I want to really call attention to this problem. We are still having it, every few deploys (maybe every 5 or 6 ish) the CAN Not Initialized error occurs and the robot is essentially dead as we do most things through CAN. A redeploy or reset cures the problem until it happens again. This is a pain right now but during an actual season with events and matches, this would be a REAL problem. While I can’t 100% rule out wiring, we have checked to the best of our ability and that does not appear to be the cause. The robot runs fine. We park, change the code, deploy and bang, CAN fails. Deploy again and off we go.
We need some help on this. It would be useful to know what conditions, beyond wiring might lead to this. Also, any team that has seen this problem, please post so we can try to get an idea how wide spread this issue really is.
CAN also confirm (pun intended) exact same symptoms and frequency, mostly with spark maxes. We also don’t see any of our CTRE controllers in Phoenix Tuner ever, which might be related. Every controller works until the fourth to sixth redeploy.
Still have the issue here, too. Next time it happens, I’ll save the DS log to see if that helps.
To help narrow things down, we have Victor SPX’s and Falcons in our CAN. Verified everything is up-to-date several times and have had a couple of people trace the wiring. Redeploying always fixes it.
We have the same issue. We’ve double checked wiring and have the same symptoms. CAN not initialized/stale CAN frame errors in the DS and no devices show up in Phoenix Tuner with a reboot fixing it. It’s never been an issue for us until this year and the only changes we’ve made this year are updating software & installing 4 Falcon 500s.

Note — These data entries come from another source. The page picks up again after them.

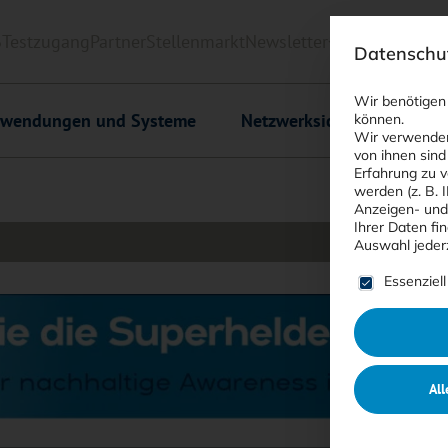
6
Testzugang
Partner
Stellenmarkt
Newsletter
<kes>+
Downlo
Datenschut
Wir benötigen
wendungen und Systeme
Netzwerksicherheit
C
können.
Wir verwenden
von ihnen sind
Erfahrung zu v
werden (z. B. 
Anzeigen- und
Ihrer Daten fi
Auswahl jeder
Es folgt ein
Essenziell
All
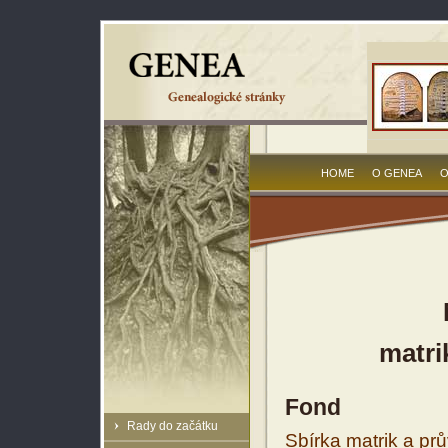
HOME
O GENEA
O
matri
Fond
Rady do začátku
Sbírka matrik a prů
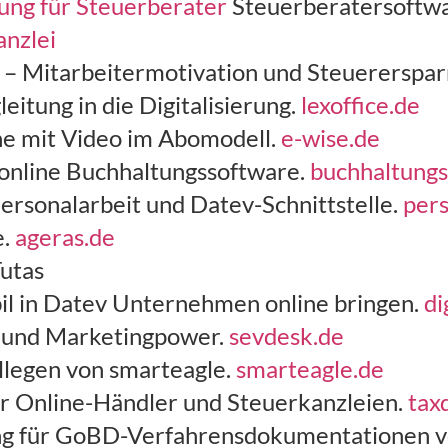
sung für Steuerberater
Steuerberatersoftwa
anzlei
 – Mitarbeitermotivation und Steuererspar
eitung in die Digitalisierung.
lexoffice.de
ine mit Video im Abomodell.
e-wise.de
 online Buchhaltungssoftware.
buchhaltungs
Personalarbeit und Datev-Schnittstelle.
pers
e.
ageras.de
utas
il in Datev Unternehmen online bringen.
di
n und Marketingpower.
sevdesk.de
legen von smarteagle.
smarteagle.de
r Online-Händler und Steuerkanzleien.
tax
ng für GoBD-Verfahrensdokumentationen v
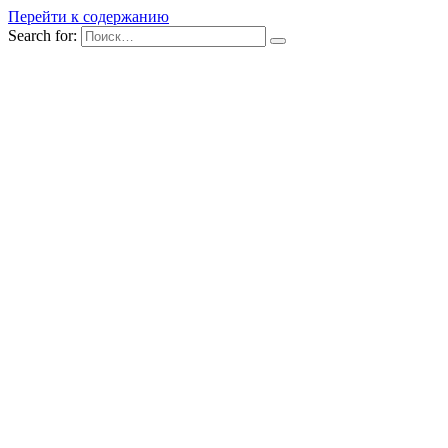
Перейти к содержанию
Search for:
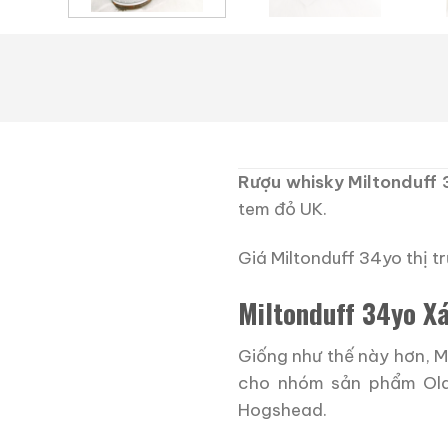
Rượu whisky Miltonduff
tem đỏ UK.
Giá Miltonduff 34yo thị 
Miltonduff 34yo X
Giống như thế này hơn, M
cho nhóm sản phẩm Old &
Hogshead.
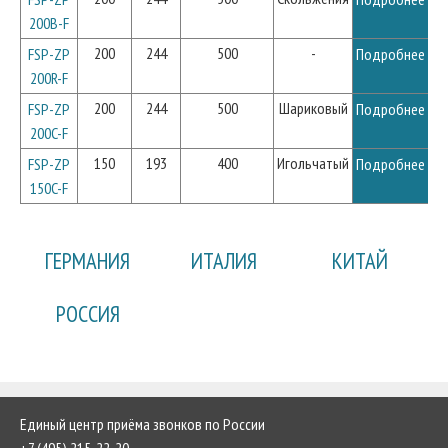
200B-F
200
244
500
-
FSP-ZP
Подробнее
200R-F
200
244
500
Шариковый
FSP-ZP
Подробнее
200C-F
150
193
400
Игольчатый
FSP-ZP
Подробнее
150C-F
ГЕРМАНИЯ
ИТАЛИЯ
КИТАЙ
РОССИЯ
Единый центр приёма звонков по России
+7 (495) 215-22-20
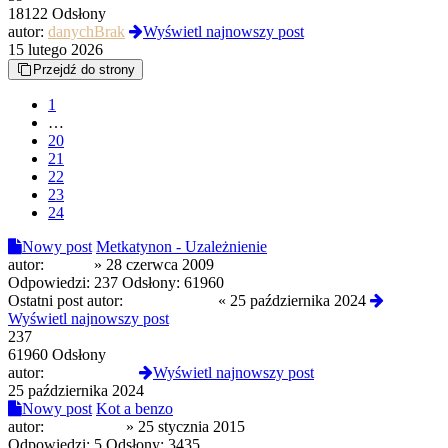
18122 Odsłony
autor:
danychBrak
Wyświetl najnowszy post
15 lutego 2026
Przejdź do strony
1
…
20
21
22
23
24
Nowy post
Metkatynon - Uzależnienie
autor:
greenz
»
28 czerwca 2009
Odpowiedzi:
237
Odsłony:
61960
Ostatni post autor:
freezin9moon
«
25 października 2024
Wyświetl najnowszy post
237
61960 Odsłony
autor:
freezin9moon
Wyświetl najnowszy post
25 października 2024
Nowy post
Kot a benzo
autor:
maniexxxX
»
25 stycznia 2015
Odpowiedzi:
5
Odsłony:
3435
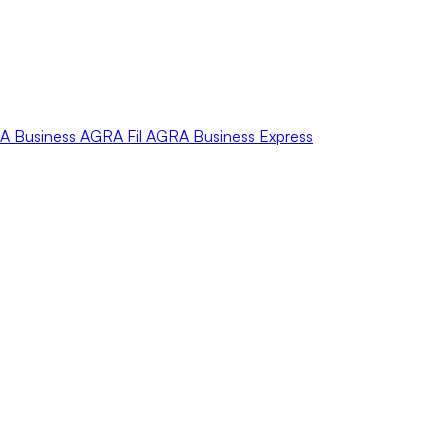
A
Business
AGRA
Fil
AGRA
Business Express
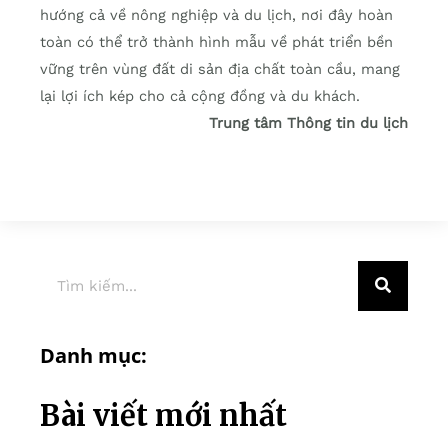
hướng cả về nông nghiệp và du lịch, nơi đây hoàn
toàn có thể trở thành hình mẫu về phát triển bền
vững trên vùng đất di sản địa chất toàn cầu, mang
lại lợi ích kép cho cả cộng đồng và du khách.
Trung tâm Thông tin du lịch
Danh mục:
Bài viết mới nhất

TL;DR This issue is caused only by deploy’s, and usually by a team having a misbehaving thread. This is very unlikely to happen during initial bootup on a field.
Long Version:
On the RoboRIO, Only 1 process can have access to the CAN bus hardware. Prior to 2020, the NetCommDaemon was this process, and all CAN accesses went through the NetComm daemon. This was the reason CAN accesses were slow. For 2020, this was changed so that the robot process would directly access the CAN Hardware. This is fantastic for performance. However, this does create a problem if a robot program does not shut down correctly. If this happens, the next instance of the user program that gets started will not be able to access the CAN bus, resulting in this error.
During deploy, we attempt to kill any old process, however this doesn’t always work correctly, especially with misbehaving user programs that don’t handle thread interrupts correctly. If this happens, the old program will still be running when we start the new process, which can cause this issue.
During a fresh boot, you’re guaranteed to not have an old process, which makes this issue basically not an issue.
That error message is entirely related to the CAN interface on the roborio, and has nothing to do with any external devices connected to the bus. A roborio reboot should always fix the issue. This is also why Phoenix Tuner reports no devices. Its not just that it can’t find any devices, it in fact can’t even access the can hardware on the rio.
If you’re noticing this a lot, make sure you’re handling ThreadInterruptedExceptions correctly. If you’re just swallowing them, things will break in this case.
What’s the correct way?
When this fails, usually InterruptedException is just swallowed. Instead of swallowing it, make sure to actually make your thread exit.
Now that you mention it, it is always deploying onto a RIO running code when this happens. We don’t know any other way to do it, nor do we create our own Threads. What might be causing a misbehaving thread?
Are you using any vendor libraries besides the Spark Max?
Rev, Phoenix, navX and wpili New commands.
There could be an errant thread in any of those.
Any remaining thread will hang on to the CAN bus, not just ones that interface directly with can controllers right?
It’s any remaining thread that keeps the robot program alive, whether they interface with CAN or not.